ASTERISK-19722: Manager disconnects under high originate load volume

[Home]

Summary: ASTERISK-19722: Manager disconnects under high originate load volume

Reporter: JoshE (n8ideas) Labels:

Date Opened: 2012-04-13 14:17:11 Date Closed: 2012-04-17 09:37:13

Priority: Major Regression?

Status: Closed/Complete Components:

Versions: 1.8.11.0 Frequency of
Occurrence

Related
Issues:

Environment: Attachments:

Description: I am seeing issues trying to run high concurrency asynchronous originate actions from a remotely connected manager. I have a single manager logged on and am originating asynchronously. Within a 2-3 minutes of attempting several hundred originates per minute, my manager is disconnected. The following error appears in the logs 100% of the time:

[Apr 13 13:09:17] DEBUG[26389] utils.c: Timed out trying to write
[Apr 13 13:09:17] VERBOSE[26389] manager.c: == Manager 'mymanager' logged off from 10.178.x.x

This issue affects Asterisk 1.8.8.2, 1.8.11.0, and 10.3.0 in exactly the same way.

In some cases, depending on timing, the behavior resembles deadlock in that I will attempt to run a "manager show connected" from the CLI and will hang on:

Server-1*CLI> manager show connected
Username IP Address Start Elapsed FileDes HttpCnt Read Write

For a period of 10-20 seconds. In this state, I've been able to show this lock:

=======================================================================
=== Currently Held Locks ==============================================
=======================================================================
===
=== <pending> <lock#> (<file>): <lock type> <line num> <function> <lock name> <lock addr> (times locked)
===
=== Thread ID: 0x7f3202f87700 (fast_originate started at [ 4134] manager.c action_originate())
=== ---> Lock #0 (channel.c): MUTEX 3789 __ast_read chan 0x7f31f80c6ac0 (1)
/usr/sbin/asterisk(ast_bt_get_addresses+0x1d) [0x4f6736]
/usr/sbin/asterisk(__ast_pthread_mutex_lock+0xef) [0x4ef479]
/usr/sbin/asterisk(__ao2_lock+0x57) [0x447771]
/usr/sbin/asterisk() [0x475d9c]
/usr/sbin/asterisk(ast_read+0x1d) [0x478081]
/usr/sbin/asterisk(__ast_request_and_dial+0x53b) [0x47c0b4]
/usr/sbin/asterisk(ast_pbx_outgoing_exten+0xdf) [0x52c4a6]
/usr/sbin/asterisk() [0x4ff96b]
/usr/sbin/asterisk() [0x578d57]
/lib64/libpthread.so.0(+0x7d90) [0x7f329110dd90]
/lib64/libc.so.6(clone+0x6d) [0x7f329189af5d]
=== -------------------------------------------------------------------
===
=======================================================================

Not sure exactly what's going on with this, but anyone run into this before?

Comments: By: David Woolley (davidw) 2012-04-17 05:53:28.747-0500

Your AMI application isn't acknowledging the incoming packets fast enough. You need to update writetimout. This is a configuration issue, not a bug.
By: Matt Jordan (mjordan) 2012-04-17 09:40:26.856-0500

I agree that this does not appear to be a bug, and have closed it as such.

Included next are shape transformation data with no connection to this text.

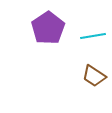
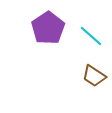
cyan line: moved 2 px left; rotated 50 degrees clockwise
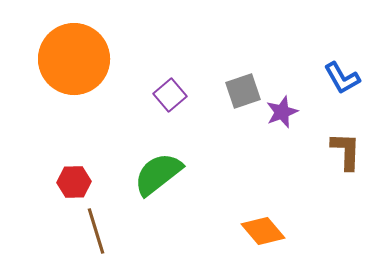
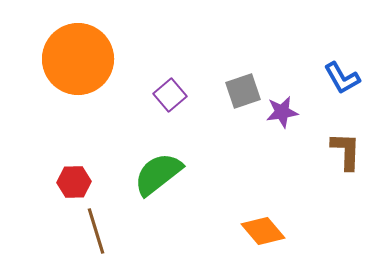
orange circle: moved 4 px right
purple star: rotated 12 degrees clockwise
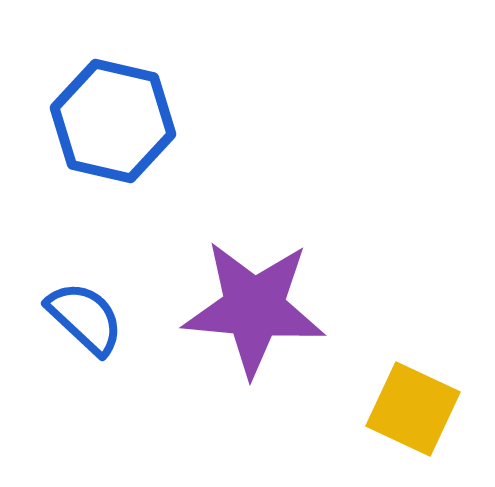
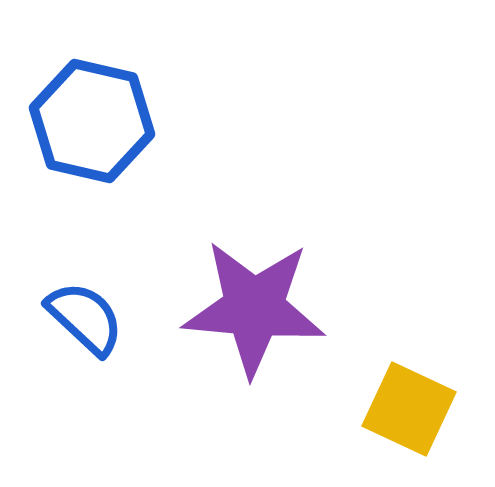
blue hexagon: moved 21 px left
yellow square: moved 4 px left
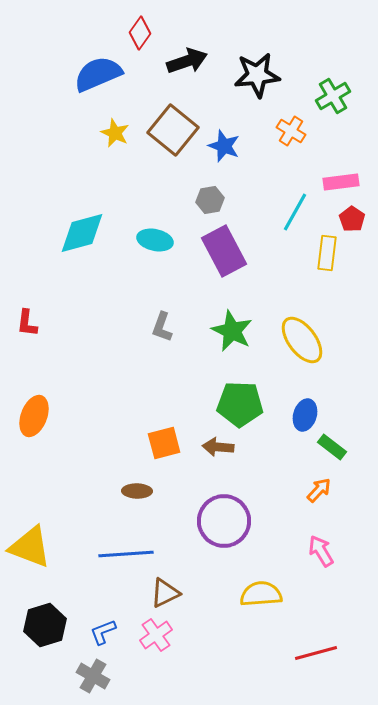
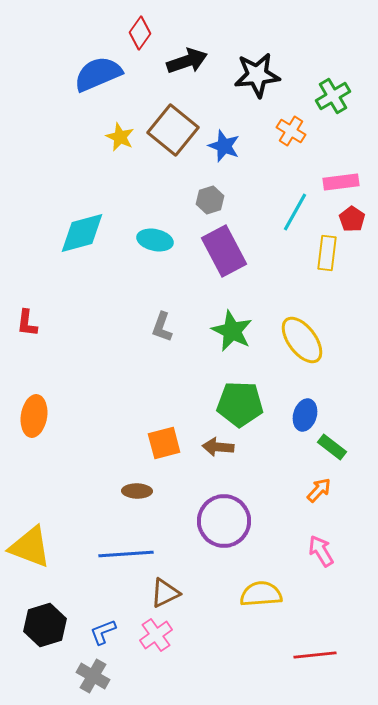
yellow star: moved 5 px right, 4 px down
gray hexagon: rotated 8 degrees counterclockwise
orange ellipse: rotated 12 degrees counterclockwise
red line: moved 1 px left, 2 px down; rotated 9 degrees clockwise
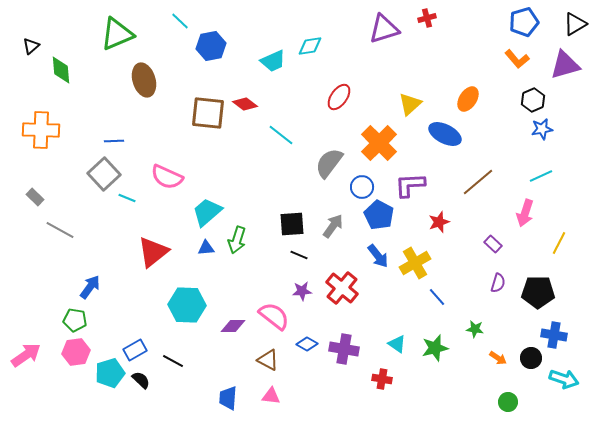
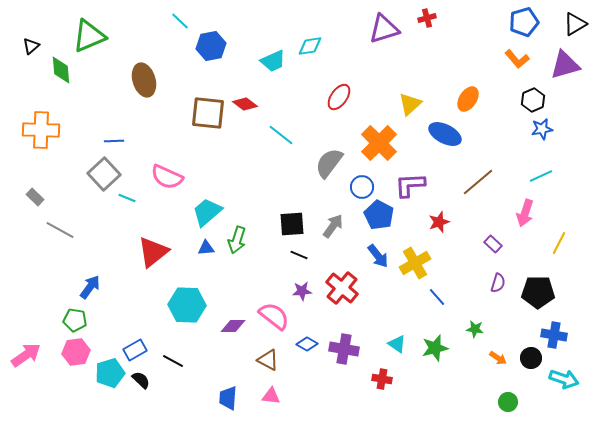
green triangle at (117, 34): moved 28 px left, 2 px down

There's a few things to note based on what you've provided:
1. The lock statement you've provided implies you're running with DEBUG_THREADS. This significantly impacts performance. If there isn't a reason to be running with DEBUG_THREADS, then don't do it.
2. The core show locks output, on a system running with 200 originated calls in a space of a few seconds, should show something from time to time - you've just kicked off a ton of channels. Channels get locked sometimes. This is normal (particularly when that lock is around an ast_channel_read call). The fact that 'core show locks' outputs something is not indicative of anything other then there are things that are locked in the system.
3. Eventually, if you spawn enough calls fast enough, you will hit performance limitations of your system. That is not a bug.
By: JoshE (n8ideas) 2012-04-17 10:49:45.195-0500

Understood.

The cli lack of responsiveness / lockups seems to be an issue under load. I've updated writetimeout to extraordinarily long values with no effect on the issue. This isn't a massive socket load in the scheme of socket communications, and I'm seeing manager disconnects quickly. The rest of the resources on the boxes are totally fine - RAM, CPU, Disk IO, etc...

The debug isn't much help in figuring out which end the problem was on either. Hard to tell whether the network stack on my end wasn't accepting the write (or queue was full) or problem was on getting across to manager on other side.